Today, Juniper reports that it generates $3.6 billion in annual revenues (2008) and has 7,000 employees worldwide. Its products are used by every one of the top 200 service providers globally, says Sindhu, now Juniper’s chief technical officer and vice chairman of the board. He stepped down as Juniper’s chairman and CEO in 1996, he says, to focus on research. “We saw this really difficult problem, saw a large market that was underserved, and we fundamentally changed the way in which routers were built to deliver a network that would be much more reliable,” Sindhu says.
Past as Prologue
The Internet is at a crossroads again today. The explosion of mobile devices, high-bandwidth downloads and global demand for an always-on, high-speed connection has pushed the existing system to its limit, Sindhu says. He adds that without radical innovation, the network is likely to break — either because the costs of maintaining the infrastructure are impossibly high or because the complex, proprietary systems are unable to meet the demand.
Under the direction of CEO Kevin Johnson, the company has made several strategic moves in the past year to ensure that it not only capitalizes on the next generation of data networking, often referred to as “cloud computing,” but also plays a leading role in its development that benefits business and society. “If the past 10 years were the decade of the high-performance network, the next 10 years will be the decade of the digitally connected culture,” Johnson says.

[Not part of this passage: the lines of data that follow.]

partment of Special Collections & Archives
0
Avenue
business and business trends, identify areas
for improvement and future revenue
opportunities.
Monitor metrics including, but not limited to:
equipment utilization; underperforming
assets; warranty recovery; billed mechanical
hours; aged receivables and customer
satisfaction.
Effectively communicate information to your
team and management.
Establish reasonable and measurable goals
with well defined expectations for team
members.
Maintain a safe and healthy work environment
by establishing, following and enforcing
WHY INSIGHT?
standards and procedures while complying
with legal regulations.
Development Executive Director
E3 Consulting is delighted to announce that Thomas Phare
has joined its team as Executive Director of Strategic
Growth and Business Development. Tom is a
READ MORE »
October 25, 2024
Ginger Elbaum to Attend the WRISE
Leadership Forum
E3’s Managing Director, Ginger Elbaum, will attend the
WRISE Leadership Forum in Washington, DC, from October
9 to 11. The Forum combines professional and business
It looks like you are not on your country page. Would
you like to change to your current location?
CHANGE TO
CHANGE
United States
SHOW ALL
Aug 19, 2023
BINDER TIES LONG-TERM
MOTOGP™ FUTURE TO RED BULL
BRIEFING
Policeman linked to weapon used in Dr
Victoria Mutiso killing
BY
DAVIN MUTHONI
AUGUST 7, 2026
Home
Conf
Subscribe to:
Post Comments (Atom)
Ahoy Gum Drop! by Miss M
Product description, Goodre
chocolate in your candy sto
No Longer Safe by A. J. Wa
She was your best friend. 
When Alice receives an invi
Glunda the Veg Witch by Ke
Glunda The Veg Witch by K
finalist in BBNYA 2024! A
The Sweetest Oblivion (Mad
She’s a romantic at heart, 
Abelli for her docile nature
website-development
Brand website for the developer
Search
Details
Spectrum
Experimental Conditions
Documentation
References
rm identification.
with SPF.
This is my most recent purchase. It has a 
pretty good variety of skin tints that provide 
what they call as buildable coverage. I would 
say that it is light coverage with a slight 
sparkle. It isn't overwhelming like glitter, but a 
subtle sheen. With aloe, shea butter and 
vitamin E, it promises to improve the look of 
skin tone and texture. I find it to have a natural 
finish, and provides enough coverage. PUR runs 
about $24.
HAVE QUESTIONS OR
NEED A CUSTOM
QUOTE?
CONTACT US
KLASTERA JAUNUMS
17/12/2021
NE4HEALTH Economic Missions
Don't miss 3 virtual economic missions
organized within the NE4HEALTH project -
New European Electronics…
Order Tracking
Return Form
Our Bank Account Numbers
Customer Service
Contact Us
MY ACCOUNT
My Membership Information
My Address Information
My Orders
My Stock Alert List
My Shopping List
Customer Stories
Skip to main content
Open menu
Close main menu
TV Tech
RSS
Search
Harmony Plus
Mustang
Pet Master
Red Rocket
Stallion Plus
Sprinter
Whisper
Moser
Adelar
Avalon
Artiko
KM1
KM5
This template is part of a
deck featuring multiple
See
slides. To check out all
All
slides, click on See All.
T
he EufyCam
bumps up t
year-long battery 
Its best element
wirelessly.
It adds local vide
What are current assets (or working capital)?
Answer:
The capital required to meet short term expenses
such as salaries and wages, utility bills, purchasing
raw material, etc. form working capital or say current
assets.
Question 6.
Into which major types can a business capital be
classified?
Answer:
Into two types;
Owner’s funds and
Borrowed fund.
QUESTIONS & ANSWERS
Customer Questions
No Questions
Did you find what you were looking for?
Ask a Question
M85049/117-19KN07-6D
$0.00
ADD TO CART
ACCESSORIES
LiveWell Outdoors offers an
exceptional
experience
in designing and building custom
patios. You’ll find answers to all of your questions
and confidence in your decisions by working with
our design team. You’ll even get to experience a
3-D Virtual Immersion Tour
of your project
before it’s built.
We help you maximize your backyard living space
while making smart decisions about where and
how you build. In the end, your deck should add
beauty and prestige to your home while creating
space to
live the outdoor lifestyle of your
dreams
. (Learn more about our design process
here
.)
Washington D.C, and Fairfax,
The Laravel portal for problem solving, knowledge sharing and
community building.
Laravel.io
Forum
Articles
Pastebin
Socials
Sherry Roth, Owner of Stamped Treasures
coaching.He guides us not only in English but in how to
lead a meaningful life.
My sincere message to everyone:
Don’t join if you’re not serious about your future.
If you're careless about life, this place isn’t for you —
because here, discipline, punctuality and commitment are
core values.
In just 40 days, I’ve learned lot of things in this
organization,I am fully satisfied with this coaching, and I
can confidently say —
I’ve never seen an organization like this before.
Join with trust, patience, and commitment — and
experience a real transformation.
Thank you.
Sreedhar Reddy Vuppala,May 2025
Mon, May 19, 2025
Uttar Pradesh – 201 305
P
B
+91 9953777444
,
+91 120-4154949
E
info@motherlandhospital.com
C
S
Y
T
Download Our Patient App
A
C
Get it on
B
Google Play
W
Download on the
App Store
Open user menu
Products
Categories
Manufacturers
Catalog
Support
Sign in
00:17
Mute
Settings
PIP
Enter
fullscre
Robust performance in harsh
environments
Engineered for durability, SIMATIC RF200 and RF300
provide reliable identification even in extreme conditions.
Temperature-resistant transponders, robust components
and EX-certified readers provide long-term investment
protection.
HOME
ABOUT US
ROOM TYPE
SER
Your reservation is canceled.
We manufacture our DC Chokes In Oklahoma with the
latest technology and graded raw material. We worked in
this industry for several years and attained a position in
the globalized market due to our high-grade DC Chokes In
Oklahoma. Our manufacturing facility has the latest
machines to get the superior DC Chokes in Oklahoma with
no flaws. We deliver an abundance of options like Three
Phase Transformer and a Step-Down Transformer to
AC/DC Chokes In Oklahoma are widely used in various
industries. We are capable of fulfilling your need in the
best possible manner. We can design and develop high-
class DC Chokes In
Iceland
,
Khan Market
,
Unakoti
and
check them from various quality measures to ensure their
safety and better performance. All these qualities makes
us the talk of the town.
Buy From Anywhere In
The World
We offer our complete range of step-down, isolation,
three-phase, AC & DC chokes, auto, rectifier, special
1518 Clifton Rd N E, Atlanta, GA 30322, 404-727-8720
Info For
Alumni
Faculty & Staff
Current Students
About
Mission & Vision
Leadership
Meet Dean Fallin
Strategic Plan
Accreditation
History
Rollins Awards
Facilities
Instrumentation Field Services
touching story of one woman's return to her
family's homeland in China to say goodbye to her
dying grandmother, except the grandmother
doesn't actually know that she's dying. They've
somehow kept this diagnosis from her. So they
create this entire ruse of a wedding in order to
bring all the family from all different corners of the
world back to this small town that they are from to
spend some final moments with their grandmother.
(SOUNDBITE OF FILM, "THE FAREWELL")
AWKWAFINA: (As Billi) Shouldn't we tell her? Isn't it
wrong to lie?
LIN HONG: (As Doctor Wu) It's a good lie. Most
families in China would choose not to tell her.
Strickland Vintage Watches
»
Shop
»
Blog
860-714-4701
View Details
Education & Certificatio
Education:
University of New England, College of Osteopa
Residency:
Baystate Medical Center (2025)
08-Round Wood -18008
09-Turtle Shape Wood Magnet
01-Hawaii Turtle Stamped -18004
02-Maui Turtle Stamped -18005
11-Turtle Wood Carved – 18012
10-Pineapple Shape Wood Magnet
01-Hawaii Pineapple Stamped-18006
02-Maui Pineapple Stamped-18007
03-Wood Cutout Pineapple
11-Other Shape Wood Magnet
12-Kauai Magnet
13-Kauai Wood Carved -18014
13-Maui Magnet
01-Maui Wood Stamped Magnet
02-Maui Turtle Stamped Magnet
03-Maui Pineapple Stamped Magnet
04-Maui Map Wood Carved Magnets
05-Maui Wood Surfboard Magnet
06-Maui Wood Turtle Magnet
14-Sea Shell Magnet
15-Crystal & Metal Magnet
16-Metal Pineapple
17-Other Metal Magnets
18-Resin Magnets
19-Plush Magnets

Johnson, 49, came to Juniper in September 2008 from Microsoft Corp., where he had served as president of the platforms and services division. Prior to that he worked in systems integration and consulting at International Business Machines Corp. (IBM). The Washington State native and New Mexico State University graduate says his job as CEO is to provide strategy and structure for Juniper’s vision of the future. “It’s important for a technology company to have a thought leadership agenda,” he says. “We need to look forward to see how the industry will be unfolding over the next decade — where the disruptions might occur, what the opportunities might be and what their implications will be for our customers.”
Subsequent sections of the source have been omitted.